In a person’s body (babies included), there are muscles at the lower side of the esophagus that allows the food to enter the stomach after swallowing. These muscles usually close after food passage and only open when gas (often air swallowed with food) is being released. They are known as the lower esophageal sphincter.  In young babies, the muscles may let out the gas in addition to food contents swallowed earlier. The contents then flow back into the baby’s esophagus and into the mouth. Most babies spit them out.   Parents may mistake this as vomiting, although most of them refer to this condition simply as spitting up.

In most cases, baby acid reflux occurs minutes after the baby is fed. However, this may also happen when the baby cries, coughs or strains. The condition is very common as most babies experience it in the first three months of life.  The condition however usually disappears when the baby is between twelve and eighteen months of age.

Treatment for baby acid reflux should only be sought when the symptoms are severe therefore posing a risk to the baby’s development.  Some of the symptoms that parents should be on the look out for include frequent spitting, frequent vomiting, constant crying, the baby arching backwards while being fed, frequent hiccups, frequent coughing, bad  breath, poor sleeping habits and irritability. In more severe cases, the baby may have difficulty swallowing food and may be diagnosed with a sore throat.

Babies with severe baby acid reflux may have poor feeding habits, which affect their weight gain.
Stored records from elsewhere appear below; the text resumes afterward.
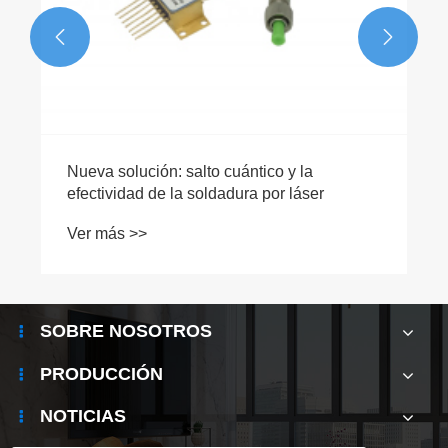


Nueva solución: salto cuántico y la
efectividad de la soldadura por láser
Ver más >>
SOBRE NOSOTROS
PRODUCCIÓN
NOTICIAS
In some cases, the baby may even loose weight. The baby may also be diagnosed with conditions such as bronchitis, asthma, wheezing and pneumonia.  Babies with the condition may also have excessive drooling, and may frequently develop sinus or ear infections. When the baby cries, the parent may notice that the baby’s voice is hoarse. Baby reflux in older children may manifest with symptoms such as trouble swallowing, bad taste, heart burn and water-like fluid coming from the baby’s mouth.

The treatment of baby acid reflux varies with the severity of the condition. Doctors usually recommend that mothers thicken the food fed to the babies, because this reduces the likelihood of the food coming back up. There are commercial baby food thickeners available for purchase although mothers and caretakers may need to confirm with the doctor about the safety of their use. Some of the common treatments offered by the doctors include antacids, which neutralizes the acid contained in the baby’s stomach, Acid suppressers, which suppress the rate of acid production in the stomach and acid blockers. These block acid production in the baby’s stomach.

Some of the lifestyle changes that parents are advised to make include keeping the baby upright after feeding and winding the baby after feeding. Since the contents contained in the spitting up have acid from the stomach, the condition may cause damage to the baby’s throat if left untreated.Baby reflux usually stops when baby is around 1 year old even without medical intervention.